Arkansas Legislature Makes Petition Deadlines for New Parties and Independent Candidates Much Earlier

On May 28, a special session of the Arkansas legislature passed SB 8, which moves the 2016 primary for all office from May to the first Tuesday in March. Also, it moves the filing deadline for candidates running in party primaries from March to November of the year before the election. The bill only relates to the 2016 election, and is automatically repealed after that election is over.

Because the petition deadlines for newly-qualifying parties and non-presidential independent candidates are tied to the date on which candidates file for the primary, this bill makes those independent and minor party petition deadlines much earlier. The non-presidential independent petition deadline for 2016 would be November 9, 2015, if the Governor signs this bill.

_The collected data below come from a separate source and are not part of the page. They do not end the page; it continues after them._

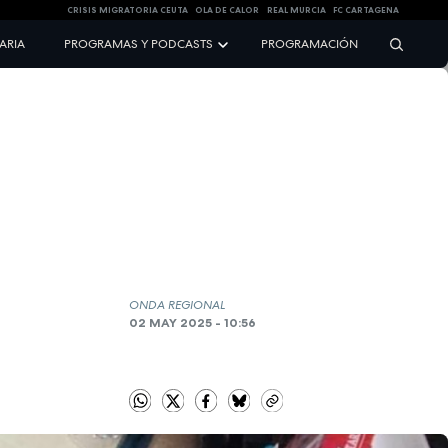
CRISIS MIGRATORIA CEUTA
OLA DE CALOR
REAL MURCIA
FC CARTAGENA
NARIA
PROGRAMAS Y PODCASTS
PROGRAMACIÓN
ONDA REGIONAL
02 MAY 2025 - 10:56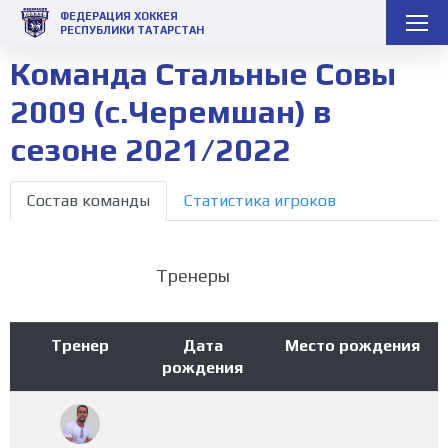
ФЕДЕРАЦИЯ ХОККЕЯ
РЕСПУБЛИКИ ТАТАРСТАН
Команда Стальные Совы
2009 (с.Черемшан) в
сезоне 2021/2022
Состав команды
Статистика игроков
Тренеры
Тренер
Дата
Место рождения
рождения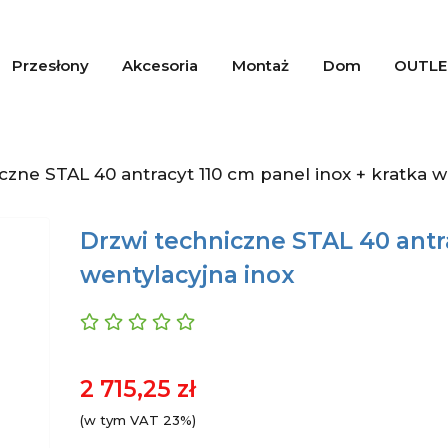
Przesłony
Akcesoria
Montaż
Dom
OUTLE
czne STAL 40 antracyt 110 cm panel inox + kratka w
Drzwi techniczne STAL 40 antra
wentylacyjna inox
2 715,25 zł
(w tym VAT 23%)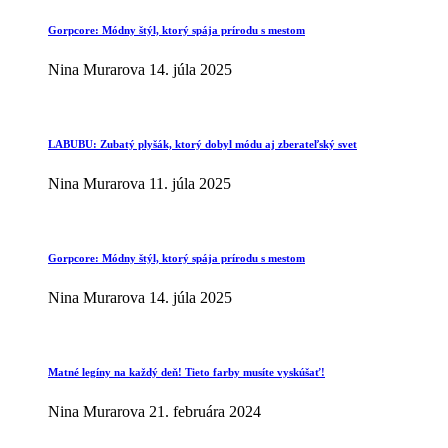
Gorpcore: Módny štýl, ktorý spája prírodu s mestom
Nina Murarova
14. júla 2025
LABUBU: Zubatý plyšák, ktorý dobyl módu aj zberateľský svet
Nina Murarova
11. júla 2025
Gorpcore: Módny štýl, ktorý spája prírodu s mestom
Nina Murarova
14. júla 2025
Matné legíny na každý deň! Tieto farby musíte vyskúšať!
Nina Murarova
21. februára 2024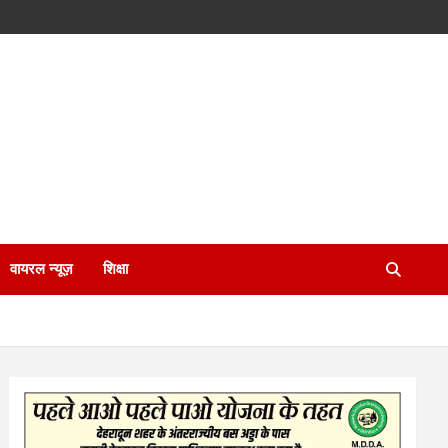
वायरल न्यूज़
शिक्षा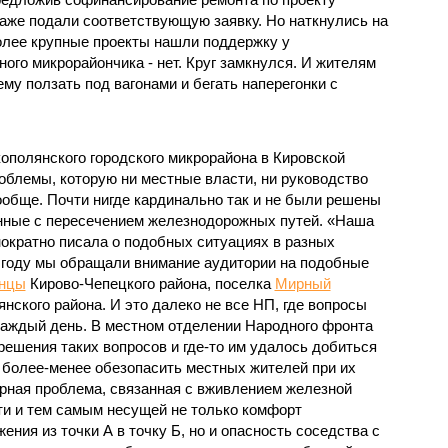
аже подали соответствующую заявку. Но наткнулись на
более крупные проекты нашли поддержку у
ного микрорайончика - нет. Круг замкнулся. И жителям
му ползать под вагонами и бегать наперегонки с
ополянского городского микрорайона в Кировской
облемы, которую ни местные власти, ни руководство
обще. Почти нигде кардинально так и не были решены
нные с пересечением железнодорожных путей. «Наша
нократно писала о подобных ситуациях в разных
м году мы обращали внимание аудитории на подобные
нцы
Кирово-Чепецкого района, поселка
Мирный
нского района. И это далеко не все НП, где вопросы
каждый день. В местном отделении Народного фронта
 решения таких вопросов и где-то им удалось добиться
более-менее обезопасить местных жителей при их
рная проблема, связанная с вживлением железной
ти и тем самым несущей не только комфорт
ения из точки А в точку Б, но и опасность соседства с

The petition for newly-qualifying parties becomes September 2, 2015.

Ironically, several independent candidates are already suing Arkansas over the March 2016 deadline. That case is Moore v Martin, e.d., 4:14cv-65. On May 27, the state filed its brief in defense of the old March petition deadline. The state says the plaintiffs don’t have standing because they didn’t petition. However, three times, the U.S. Supreme Court has struck down or remanded ballot access restrictions even though the plaintiffs hadn’t petitioned. Those three plaintiffs were Gus Hall (Communist Party presidential candidate, who wanted to get on the California ballot as an independent candidate in 1972), Eugene McCarthy (who wanted to be on the Texas ballot as an independent in 1976), and the Socialist Labor Party (which wanted to be on the Ohio ballot in 1968).

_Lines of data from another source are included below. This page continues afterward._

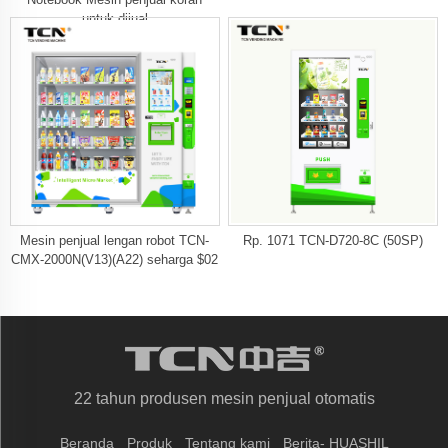
untuk dijual
Mesin penjual lengan robot TCN-
Rp. 1071 TCN-D720-8C (50SP)
CMX-2000N(V13)(A22) seharga $02
22 tahun produsen mesin penjual otomatis
Beranda
Produk
Tentang kami
Berita- HUASHIL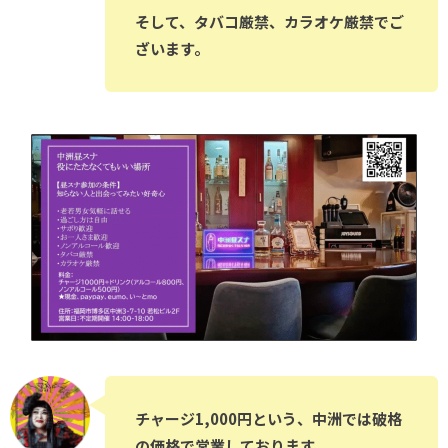
そして、タバコ厳禁、カラオケ厳禁でご
ざいます。
チャージ1,000円という、中洲では破格
の価格で営業しております。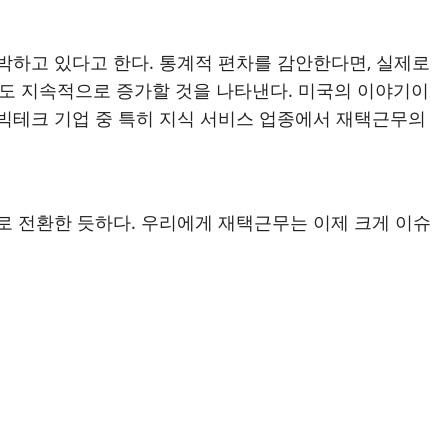
육박하고 있다고 한다. 통계적 편차를 감안한다면, 실제로
에도 지속적으로 증가할 것을 나타낸다. 미국의 이야기이
빅테크 기업 중 특히 지식 서비스 업종에서 재택근무의
로 전환한 듯하다. 우리에게 재택근무는 이제 크게 이슈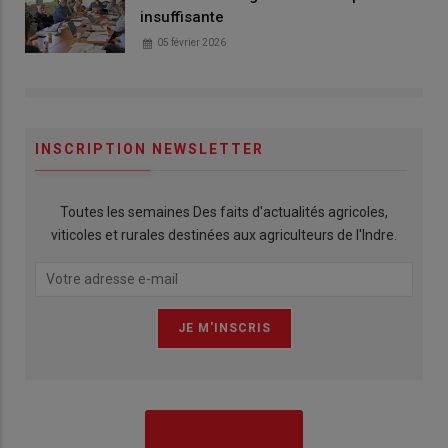
insuffisante
05 février 2026
INSCRIPTION NEWSLETTER
Toutes les semaines Des faits d'actualités agricoles,
viticoles et rurales destinées aux agriculteurs de l'Indre.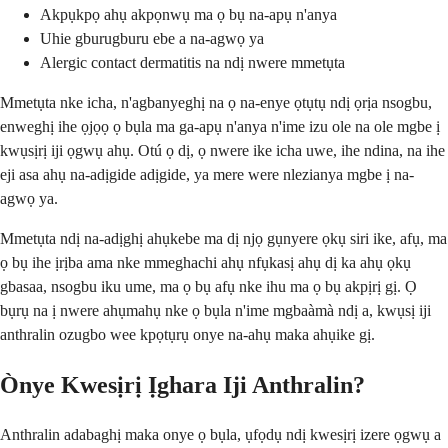
Akpụkpọ ahụ akpọnwụ ma ọ bụ na-apụ n'anya
Uhie gburugburu ebe a na-agwọ ya
Alergic contact dermatitis na ndị nwere mmetụta
Mmetụta nke icha, n'agbanyeghị na ọ na-enye ọtụtụ ndị ọrịa nsogbu,
enweghị ihe ọjọọ ọ bụla ma ga-apụ n'anya n'ime izu ole na ole mgbe ị
kwụsịrị iji ọgwụ ahụ. Otú ọ dị, ọ nwere ike icha uwe, ihe ndina, na ihe
eji asa ahụ na-adịgide adịgide, ya mere were nlezianya mgbe ị na-
agwọ ya.
Mmetụta ndị na-adịghị ahụkebe ma dị njọ gụnyere ọkụ siri ike, afụ, ma
ọ bụ ihe ịrịba ama nke mmeghachi ahụ nfụkasị ahụ dị ka ahụ ọkụ
gbasaa, nsogbu iku ume, ma ọ bụ afụ nke ihu ma ọ bụ akpịrị gị. Ọ
bụrụ na ị nwere ahụmahụ nke ọ bụla n'ime mgbaàmà ndị a, kwụsị iji
anthralin ozugbo wee kpọtụrụ onye na-ahụ maka ahụike gị.
Ònye Kwesịrị Ịghara Iji Anthralin?
Anthralin adabaghị maka onye ọ bụla, ụfọdụ ndị kwesịrị izere ọgwụ a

The state’s brief says the Eighth Circuit ruled in Constitution Party of South Dakota v Nelson in 2010 that the Constitution Party didn’t have standing to challenge a South Dakota law on how many signatures a member of the party needed to get on the party’s primary ballot. But the brief of the State of Arkansas doesn’t reveal that the reason for that outcome is that the only Constitution Party candidate who tried to petition to get on his party’s primary ballot refused to be a co-plaintiff in that lawsuit. The state’s brief says that the U.S. Supreme Court ruled that Thomas T. Storer, an independent candidate for U.S. House in California in 1972, was told by the U.S. Supreme Court that he didn’t have standing to challenge the independent petition requirement. But that was because Storer had been a Democrat during the year before the 1972 primary, and the U.S. Supreme Court said that since Storer didn’t meet the disaffiliation requirement, which was upheld, therefore he couldn’t possibly have petitioned successfully anyway, so his objections to the number of signatures was irrelevant. This is not the same as saying that Storer didn’t have standing because he didn’t circulate a petition. Thanks to Michael Pakko and Frontloading HQ for the news about the Arkansas bill.